The final score is computed as:

$$S = S_{\text{completeness}} + S_{\text{scalability}} + S_{\text{reliability}} + S_{\text{clarity}}$$

where each dimension is worth up to 25 points, giving a total out of 100 with a corresponding letter grade.


How We Built It

Frontend: Vue 3 with TypeScript and TailwindCSS. The session view manages camera access, frame capture, and audio recording entirely in the browser. A polling composable handles waiting for post-session analysis to complete and populates the results view once ready.

Backend: A Python async server built with Starlette and Uvicorn, structured around three specialized LangChain agents powered by Google Gemini 2.5.

Visual Delta Pipeline: Instead of feeding raw images into the LLM on every frame, we built a pre-processing pipeline that runs person detection (YOLOv8), frame similarity checks, and Gemini Vision description to produce plain-text change summaries. The agent only ever sees descriptions like "a box labeled Redis Cache was drawn with an arrow from API Service." This makes the system faster, cheaper, and privacy-preserving.

Persistence: MongoDB stores completed sessions with the full architecture graph, transcript, validation output, and analysis results, scoped to authenticated users via Clerk.


Challenges

Making vision reliable on messy whiteboards. Real whiteboard handwriting is noisy. OCR alone was not enough. We solved this by layering Gemini Vision on top of traditional image processing and adding a dedicated validation agent that reconciles what was seen with what was said. The two sources of truth together produce a much more accurate graph than either alone.

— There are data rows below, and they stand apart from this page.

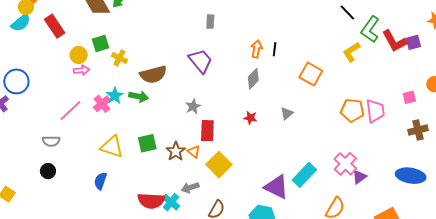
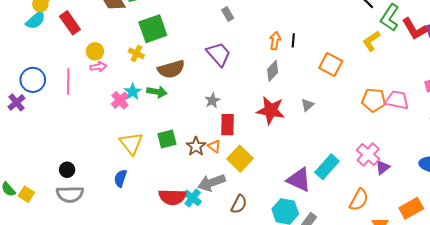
gray rectangle: (210, 22) -> (228, 14), turned -32
green square: (100, 44) -> (153, 29), moved, size x1.6
pink line: (70, 111) -> (68, 82), moved, turned -45
pink trapezoid: (375, 111) -> (397, 100), turned -70
red star: (250, 118) -> (271, 110), size x2.0
gray semicircle: (51, 141) -> (70, 194), moved, size x1.5
yellow triangle: (112, 147) -> (131, 143), turned 35
gray arrow: (190, 187) -> (212, 183), size x1.5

Designing a scoring rubric that is fair and useful. A score is only helpful if the user understands why they got it. We iterated on the rubric structure so that every deduction maps to a specific, actionable piece of feedback rather than a vague penalty.

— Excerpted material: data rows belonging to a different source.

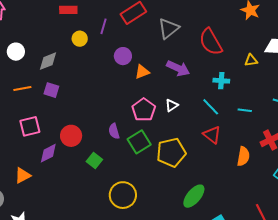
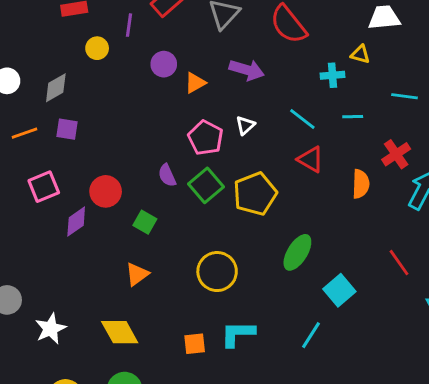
yellow triangle: (251, 60) -> (360, 54), moved, turned 32
cyan cross: (221, 81) -> (333, 75), moved
orange triangle: (23, 175) -> (137, 274), moved
yellow circle: (123, 195) -> (217, 272), moved

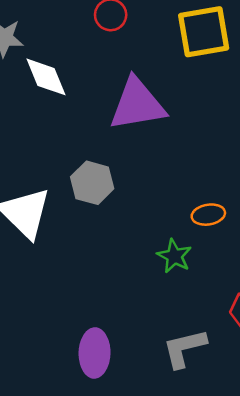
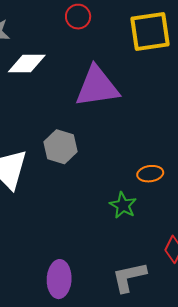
white diamond: (46, 77) -> (27, 64), turned -69

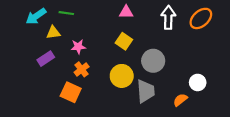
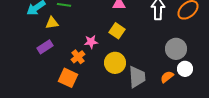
pink star: (78, 47) -> (91, 42), moved
gray circle: (153, 61) -> (176, 49), moved
orange semicircle: (180, 100) -> (167, 77), moved

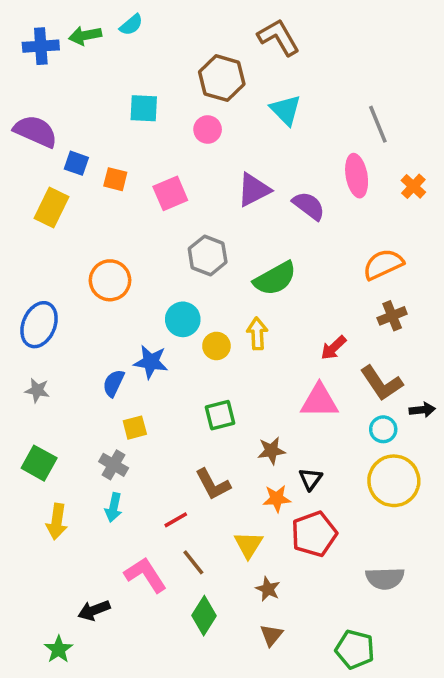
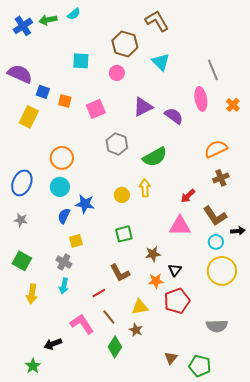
blue cross: (41, 46) -> (23, 26), turned -30
cyan circle: (183, 319) -> (60, 187), moved
yellow triangle: (248, 545) -> (140, 307), turned 48
brown star: (268, 589) -> (136, 330), moved
brown triangle: (271, 635) -> (171, 358), moved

Keeping real-time feedback from feeling like noise. The agent processes frames every 15 seconds and could produce constant commentary. We tuned the agent's decision rules so it only speaks when it has something meaningful to say, preserving the feel of a focused practice session rather than a running commentary.


What We Learned

Building Mirage taught us that the hardest part of an AI product is not the model. It is the data pipeline around the model. Getting clean, structured input from a messy real-world source (a hand-drawn whiteboard) required more engineering than the AI integration itself. The visual delta pipeline, the frame filtering, and the validation reconciliation step were all solutions to the fundamental problem of garbage in, garbage out.

We also learned that multi-agent architectures shine when each agent has a narrow, well-defined job. Separating real-time graph mutation, post-session validation, and scoring into three distinct agents made each one easier to reason about, test, and improve independently.